**Exercise instructions:**
Please show every line in the entries below that includes the word "work".

(Page-level text extractions)
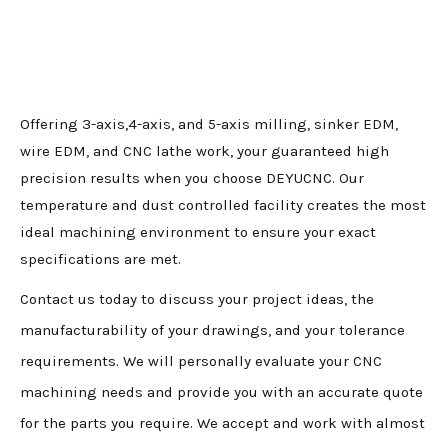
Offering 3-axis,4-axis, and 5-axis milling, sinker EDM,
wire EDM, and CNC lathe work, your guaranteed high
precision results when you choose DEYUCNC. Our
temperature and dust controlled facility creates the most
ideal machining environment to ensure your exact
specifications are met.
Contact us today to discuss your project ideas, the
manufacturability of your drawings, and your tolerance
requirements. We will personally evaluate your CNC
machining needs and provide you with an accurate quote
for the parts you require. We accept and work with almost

**Final answer:**
wire EDM, and CNC lathe work, your guaranteed high
for the parts you require. We accept and work with almost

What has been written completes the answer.